The 30-year-fixed-rate mortgage averaged 6.88% this week, marking a second week of increases and continued edging toward 7%, according to the latest Primary Mortgage Market Survey® (PMMS®) released by Freddie Mac Thursday. Last week the average rate increased from 6.79% to 6.82%.
This week’s numbers:
- The 30-year FRM averaged 6.88% as of April 11, 2024, up from last week when it averaged 6.82%. A year ago at this time, the 30-year FRM averaged 6.27%.
- The 15-year FRM averaged 6.16%, up from last week when it averaged 6.06%. A year ago at this time, the 15-year FRM averaged 5.54%.

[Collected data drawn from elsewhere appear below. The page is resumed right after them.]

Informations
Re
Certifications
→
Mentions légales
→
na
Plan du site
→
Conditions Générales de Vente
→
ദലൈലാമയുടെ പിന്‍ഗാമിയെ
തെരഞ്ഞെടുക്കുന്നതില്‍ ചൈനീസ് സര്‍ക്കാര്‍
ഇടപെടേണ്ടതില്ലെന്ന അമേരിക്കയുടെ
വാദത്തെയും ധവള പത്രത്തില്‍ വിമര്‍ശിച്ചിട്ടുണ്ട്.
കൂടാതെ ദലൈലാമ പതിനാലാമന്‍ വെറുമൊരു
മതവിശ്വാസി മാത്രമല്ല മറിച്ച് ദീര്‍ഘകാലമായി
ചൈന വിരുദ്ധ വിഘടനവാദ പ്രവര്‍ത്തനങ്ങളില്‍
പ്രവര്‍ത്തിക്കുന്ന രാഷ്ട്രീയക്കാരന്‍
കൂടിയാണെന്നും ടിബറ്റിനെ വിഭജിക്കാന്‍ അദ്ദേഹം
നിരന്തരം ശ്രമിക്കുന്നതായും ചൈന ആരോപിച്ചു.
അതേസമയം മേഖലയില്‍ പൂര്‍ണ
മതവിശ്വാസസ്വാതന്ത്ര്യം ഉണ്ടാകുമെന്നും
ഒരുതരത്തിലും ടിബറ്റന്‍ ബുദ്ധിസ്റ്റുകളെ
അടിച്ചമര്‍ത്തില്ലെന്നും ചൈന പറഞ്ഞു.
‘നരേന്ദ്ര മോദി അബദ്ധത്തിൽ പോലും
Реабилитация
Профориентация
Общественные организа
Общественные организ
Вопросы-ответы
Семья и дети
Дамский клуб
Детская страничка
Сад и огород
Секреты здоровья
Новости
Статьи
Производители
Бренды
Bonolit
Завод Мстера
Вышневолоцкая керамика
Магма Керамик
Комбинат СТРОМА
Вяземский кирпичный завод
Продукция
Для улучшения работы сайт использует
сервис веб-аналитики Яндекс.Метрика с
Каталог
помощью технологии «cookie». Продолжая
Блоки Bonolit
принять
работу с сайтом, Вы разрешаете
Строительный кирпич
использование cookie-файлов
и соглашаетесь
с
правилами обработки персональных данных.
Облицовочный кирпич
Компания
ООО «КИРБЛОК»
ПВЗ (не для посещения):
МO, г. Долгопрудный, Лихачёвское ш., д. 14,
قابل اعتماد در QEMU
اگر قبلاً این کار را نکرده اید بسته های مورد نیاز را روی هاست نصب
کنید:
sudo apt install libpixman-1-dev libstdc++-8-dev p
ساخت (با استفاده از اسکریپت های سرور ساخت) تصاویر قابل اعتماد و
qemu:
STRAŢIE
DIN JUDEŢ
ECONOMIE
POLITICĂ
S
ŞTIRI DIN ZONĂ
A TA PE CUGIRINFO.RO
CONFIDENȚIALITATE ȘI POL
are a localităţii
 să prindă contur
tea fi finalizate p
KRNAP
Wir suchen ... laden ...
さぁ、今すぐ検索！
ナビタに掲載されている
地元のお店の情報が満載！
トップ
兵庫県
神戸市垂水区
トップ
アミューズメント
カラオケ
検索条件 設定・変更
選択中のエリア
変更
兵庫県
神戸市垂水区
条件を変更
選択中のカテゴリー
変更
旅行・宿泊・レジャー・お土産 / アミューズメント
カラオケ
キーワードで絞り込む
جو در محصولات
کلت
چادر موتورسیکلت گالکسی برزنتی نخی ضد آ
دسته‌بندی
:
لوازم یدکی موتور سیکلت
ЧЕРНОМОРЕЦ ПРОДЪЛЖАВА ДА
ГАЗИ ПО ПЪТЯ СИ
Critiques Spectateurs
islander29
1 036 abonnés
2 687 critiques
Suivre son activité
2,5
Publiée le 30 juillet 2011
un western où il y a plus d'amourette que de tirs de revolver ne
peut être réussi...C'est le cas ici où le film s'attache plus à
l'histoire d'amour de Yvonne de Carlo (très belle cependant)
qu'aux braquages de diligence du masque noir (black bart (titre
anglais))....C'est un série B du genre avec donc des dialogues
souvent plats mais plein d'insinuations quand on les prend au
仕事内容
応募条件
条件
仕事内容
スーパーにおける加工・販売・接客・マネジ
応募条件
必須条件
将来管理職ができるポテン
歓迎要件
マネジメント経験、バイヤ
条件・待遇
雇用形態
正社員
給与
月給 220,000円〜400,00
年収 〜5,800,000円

What the experts are saying:
“Mortgage rates have been drifting higher for most of the year due to sustained inflation and the reevaluation of the Federal Reserve’s monetary policy path,” said Sam Khater, Freddie Mac’s chief economist. “While newly released inflation data from March continues to show a trend of very little movement, the financial market’s reaction paints a far different economic picture. Since inflation decelerated from 9% to 3% between June 2022 and June 2023, the annual growth rate of inflation has remained effectively flat, ranging from 3.1% to 3.7% and averaging 3.3%. The March estimate of 3.5% annual growth is in the middle of that range. However, the market’s reaction was dramatically different, as illustrated by a significant drop in the Dow Jones Industrial Average post-announcement.”
Khater continued, “It’s clear that while the trend in inflation data has been close to flat for nearly a year, the narrative is much less clear and resembles the unrealized expectations of a recession from a year ago.”
Realtor.com Senior Economic Research Analyst, Hannah Jones commented:
“The Freddie Mac fixed rate for a 30-year mortgage jumped 6 basis points higher this week to 6.88% upon stronger-than-anticipated inflation and employment data. Investor optimism faltered as the economy added 303,000 jobs in March and inflation ticked up to 3.5% in the month. After the March CPI data release, 10-year treasury yields jumped roughly 15 basis points from 4.35% to 4.5%, the highest level since November 2023. Mortgage rates have remained in the 6.6% to 7% range since the beginning of the year, and will likely continue to hover in this range until inflation shows convincing progress towards the Fed’s 2% goal.
“Eager buyers and sellers are hoping to see more favorable housing conditions as the spring selling season kicks off. However, mortgage rates crept closer to 7% this week as economic data, measured by both inflation and employment, remained strong. Inflation climbed in March in part due to a reversal in energy price trends, with gasoline prices up 5.5% since January after 4 months of declines. Climbing gas prices may spur some consumers to consider switching to an electric vehicle, which could generate more interest in EV-friendly housing markets. Whatever they may be looking for, buyers are in luck as new listing activity picked up 15.5% annually in March, which means more fresh options on the market.”